La nostra "sagra del regalo" inizia già al 19', su palla inattiva da corner, Lusiani di piatto, deposita la palla tra le braccia di uno stupito Ghio, al 27' scambio stretto Donini/Roffo con quest'ultimo che non riesce a chiudere in maniera vincente, al 34' l'asse Tampu/Sanguineti Andrea sale in cattedra, il vantaggio sembra cosa fatta ma ancora manchiamo il colpo vincente a due passi da Ghio, il Bra prova ad impensierire Roncone ma il nostro estremo difensore fa bene la sua parte ma per lo più sono azioni di alleggerimento per stemperare la tensione in area piemontese, costantemente sotto la pressione bianconera, il tempo si chiude senza recupero ed il fischietto di Nichelino, Sig.
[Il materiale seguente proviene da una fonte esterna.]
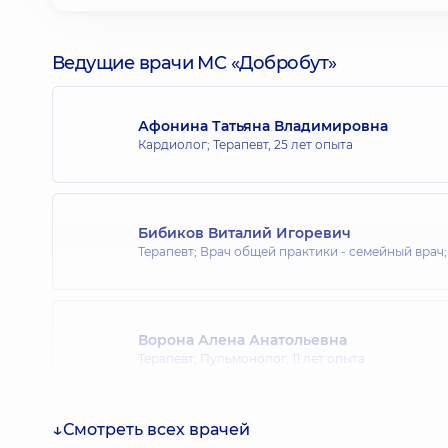
Ведущие врачи МС «Добробут»
Афонина Татьяна Владимировна
Кардиолог; Терапевт,
25 лет опыта
Бибиков Виталий Игоревич
Терапевт; Врач общей практики - семейный врач
Ворона Алена Анатольевна
Терапевт; Пульмонолог,
11 лет опыта
Смотреть всех врачей
Божок Ольга Анатольевна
Fiorin manda le squadre a dissetarsi sul punteggio di 0-0.


Seconda frazione che inizia con la sostituzione del nostro Campodonico per problemi all'inguine, sarà Ayoub a giostrare come "quinto", la gara s'infiamma e l'ingresso, al 58' di Tine, nelle file del Bra, risulterà la mossa vincente di Mister Sorace, la squadra piemontese ne guadagna in dinamicità e sulla destra iniziano i nostri problemi, al 63' Tine riesce a sgusciare a Fior, forse fallosamente, converge e serve a Odasso la palla che vale l'1-0 per il Bra con un fendente sotto la traversa, prima discesa pericolosa, dopo oltre un'ora di gioco e piemontesi in vantaggio.


Proviamo a ricostruire le fila, Mister Barresi fa rifiatare Fior e Lusiani ammonito, salterà la gara pre Pasquale con l'Asti, per gli ingressi di Ciocchetti e Castellini, iniziamo a disunirci e a non essere così efficaci come nella prima frazione, l'occasione per il pareggio arriva al 75', Roffo conduce, Donini e Tampu, ripetutamente, anche con l'estremo difensore a terra ci provano ma, o trovano un avversario sulla traettoria o sono tardivi nel calciare e l'occasione sfuma, la stessa si ripresenta ad Ayoub al 78' quando di sinistro, colpisce in equilibrio precario e la palla sfila alla destra del palo gestito da Ghio.


Qui di fatto finisce la nostra gara, all'81' infatti sarà Odasso a firmare la sua personale doppietta di giornata e due minuti dopo, Canova di piatto destro, a porta spalancata, conclude in modo vincente il servizio dalla sinistra di Bongiovanni che taglia l'intera nostra difesa, due colpi al cuore, alle energie e all'autostima dei nostri Ragazzi che al 94', in pieno recupero, firmano il gol della bandiera con il subentrato Muti di sinistro a fil di palo.


Troppe le chance buttate al vento, l'ennesima partita dei rimpianti e delle recriminazioni, oggettivamente, il Bra ha portato a casa una gara che avrebbe dovuto avere un altro epilogo ma nel calcio vale sempre il solito ritornello...."gol mancati...gol subiti" e chi vince ha sempre ragione, quindi complimenti ai nostri avversari che proveranno a contendere al Gozzano l'ultima piazza per accedere ai Play Off del Girone A.


Venerdì Santo al Riboli, calcio d'inizio alle ore 15.30, arriva l'Asti, all'andata fu una "mattanza" sportiva, l'augurio che ai Ragazzi di Barresi certe frustate emotive abbiano lasciato il desiderio di riscatto e che, in campo, la squadra dimostri di aver compreso la lezione.